Lori Loughlin and Mossimo Giannulli's trial date is set. ET has confirmed that the couple will be tried for their involvement in the college admissions scandal beginning on Oct. 5. The trial, which will take place at a federal courthouse in Boston, Massachusetts, is expected to last at least four weeks.
Loughlin and Giannulli are accused of paying $500,000 in bribes to get their daughters, 20-year-old Olivia Jade and 21-year-old Isabella, admitted to the University of Southern California as recruits for the crew team, though neither woman had ever participated in the sport. Both Giannulli and Loughlin have pleaded not guilty to all charges leveled against them, claiming their payments were donations to the school and not bribes.
The trial date announcement comes one day after the couple's attorney filed documents requesting that the court "postpone the setting of any trial dates" until disputes and motions could be "briefed and decided."
In the docs, the couple's lawyer claims that the U.S. Attorneys produced new information and discovery "that is not only exculpatory, but exonerating for Loughlin and Giannulli."

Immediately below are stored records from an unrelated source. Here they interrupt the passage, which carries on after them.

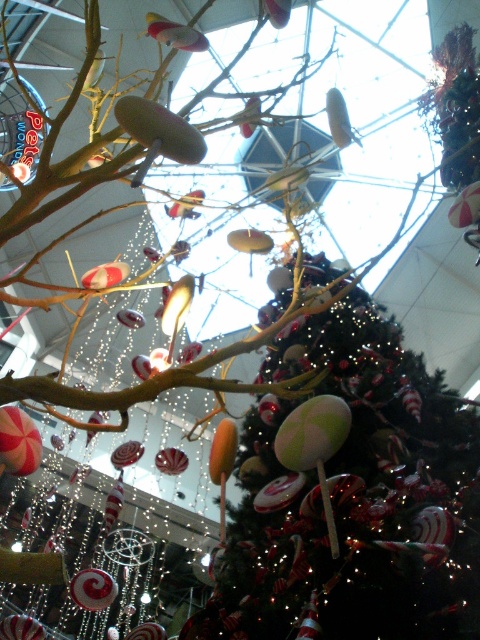 Which is more to the right, shiny green ball at center or shiny red lollipop at lower left?

Positioned to the right is shiny green ball at center.

Is shiny green ball at center bigger than shiny red lollipop at lower left?

Yes.

Who is more distant from viewer, (x=307, y=515) or (x=84, y=584)?

Positioned behind is point (x=84, y=584).

What are the coordinates of `shiny green ball at center` in the screenshot? It's located at (351, 493). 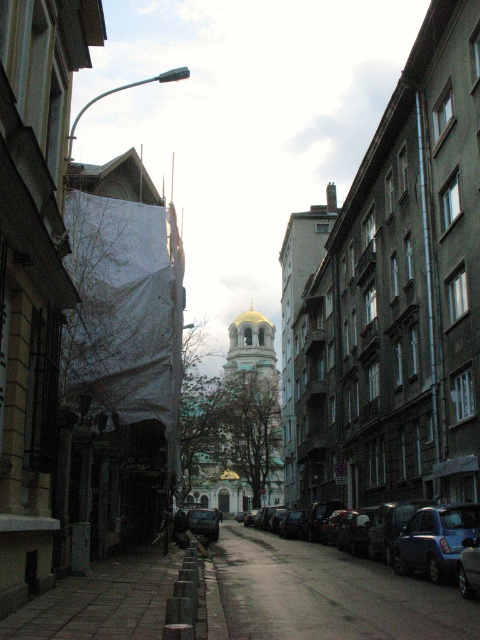 Question: Which point is farther to the camera?

Choices:
 (A) dark asphalt pavement at center
 (B) gray concrete pavement at lower center
 (C) shiny black car at center

Answer: (C)

Question: Is the position of gray concrete pavement at lower center less distant than that of blue metallic car at lower right?

Choices:
 (A) no
 (B) yes

Answer: (B)

Question: Which object is positioned farthest from the blue metallic car at lower right?

Choices:
 (A) dark asphalt pavement at center
 (B) shiny black car at center
 (C) gray concrete pavement at lower center
 (D) metallic blue car at center

Answer: (B)

Question: Which point is farther to the camera?

Choices:
 (A) (140, 570)
 (B) (210, 538)
 (C) (462, 544)
 (D) (410, 545)

Answer: (B)

Question: Can you confirm if dark asphalt pavement at center is smaller than blue metallic car at lower right?

Choices:
 (A) yes
 (B) no

Answer: (B)

Question: Is gray concrete pavement at lower center to the left of blue metallic car at lower right from the viewer's perspective?

Choices:
 (A) no
 (B) yes

Answer: (B) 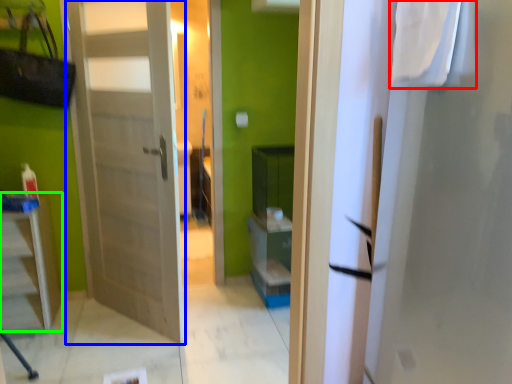 Question: Based on their relative distances, which object is nearer to laundry (highlighted by a red box)? Choose from door (highlighted by a blue box) and furniture (highlighted by a green box).

Choices:
 (A) door
 (B) furniture

Answer: (A) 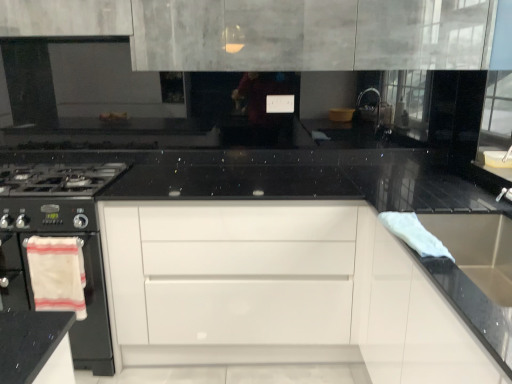 Question: Is the depth of white cotton towel at left, the 2th material viewed from the top, less than that of white glossy drawer at center?

Choices:
 (A) yes
 (B) no

Answer: (A)

Question: Can you confirm if white cotton towel at left, acting as the first material starting from the back, is taller than white glossy drawer at center?

Choices:
 (A) no
 (B) yes

Answer: (A)

Question: Is white glossy drawer at center completely or partially inside white cotton towel at left, acting as the first material starting from the back?

Choices:
 (A) no
 (B) yes

Answer: (A)

Question: Would you say white cotton towel at left, positioned as the first material in left-to-right order, is outside white glossy drawer at center?

Choices:
 (A) yes
 (B) no

Answer: (A)

Question: Considering the relative positions of white cotton towel at left, acting as the first material starting from the back, and white glossy drawer at center in the image provided, is white cotton towel at left, acting as the first material starting from the back, to the left of white glossy drawer at center from the viewer's perspective?

Choices:
 (A) yes
 (B) no

Answer: (A)

Question: Is black matte gas stove at left spatially inside white cotton towel at left, which is the second material from front to back, or outside of it?

Choices:
 (A) inside
 (B) outside

Answer: (B)

Question: Does point (68, 213) appear closer or farther from the camera than point (67, 279)?

Choices:
 (A) farther
 (B) closer

Answer: (B)

Question: In the image, is black matte gas stove at left positioned in front of or behind white cotton towel at left, acting as the first material starting from the back?

Choices:
 (A) front
 (B) behind

Answer: (A)

Question: From the image's perspective, is black matte gas stove at left positioned above or below white cotton towel at left, the 2th material viewed from the top?

Choices:
 (A) above
 (B) below

Answer: (A)

Question: Is point (265, 226) positioned closer to the camera than point (417, 243)?

Choices:
 (A) farther
 (B) closer

Answer: (A)

Question: Is white glossy drawer at center taller or shorter than white cloth at right, the 2th material when ordered from left to right?

Choices:
 (A) short
 (B) tall

Answer: (B)

Question: Is white glossy drawer at center situated inside white cloth at right, the 1th material viewed from the top, or outside?

Choices:
 (A) outside
 (B) inside

Answer: (A)

Question: Looking at the image, does white glossy drawer at center seem bigger or smaller compared to white cloth at right, the 1th material when ordered from front to back?

Choices:
 (A) big
 (B) small

Answer: (A)

Question: Is white glossy drawer at center taller or shorter than stainless steel sink at right?

Choices:
 (A) tall
 (B) short

Answer: (A)

Question: Relative to stainless steel sink at right, is white glossy drawer at center in front or behind?

Choices:
 (A) front
 (B) behind

Answer: (B)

The docs further state that Rick Singer, the ringleader behind the college admissions scandal, had discussions with FBI investigators in which they "directed him" to make phone calls to his clients in order to get incriminating statements.
The documents also allege that Singer's notes of his conversations "indicate that FBI agents yelled at him and instructed him to lie by saying that he told his clients who participated in the alleged 'side door' scheme that their payments were bribes, rather than legitimate donations that went to the schools."
Singer went on to write about having a "loud and abrasive call with agents" in which "they continue to ask me to tell a fib and not restate what I told my clients as to where their money was going -- to the program not the coach and that it was a donation and they want it to be a payment."
"I asked for a script if they want me to ask questions and retrieve responses that are not accurate to the way I should be asking the questions. Essentially they are asking me to bend the truth which is what they asked me not to do when working with the agents and [Assistant U.S. Attorney] Eric Rosen," the notes alleged. "This time [was] about asking each person to agree to a lie I was telling them."
According to the couple's attorney, the notes are "precisely the kind of exculpatory -- and indeed, exonerating -- information Loughlin and Giannulli have been seeking."
In response, the prosecution said that they "scrupulously adhered to its discovery obligations" in regard to providing Singer's notes to the defense, and are not "withholding any exculpatory evidence." They also called Loughlin and Giannulli's claims "hyperbolic and unsupported."
In the defense's reply, they reasserted their initial claims, adding that some of the prosecution's "belated disclosures" were "conveniently vague."
A source close to Loughlin and Giannulli’s team exclusively tells ET, "This latest release of exculpatory evidence clearly shows that the government was using bullying tactics and intimidation in an effort to bolster their lack of evidence in this case."
The source adds that the couple continue to maintain their innocence as they have from day one.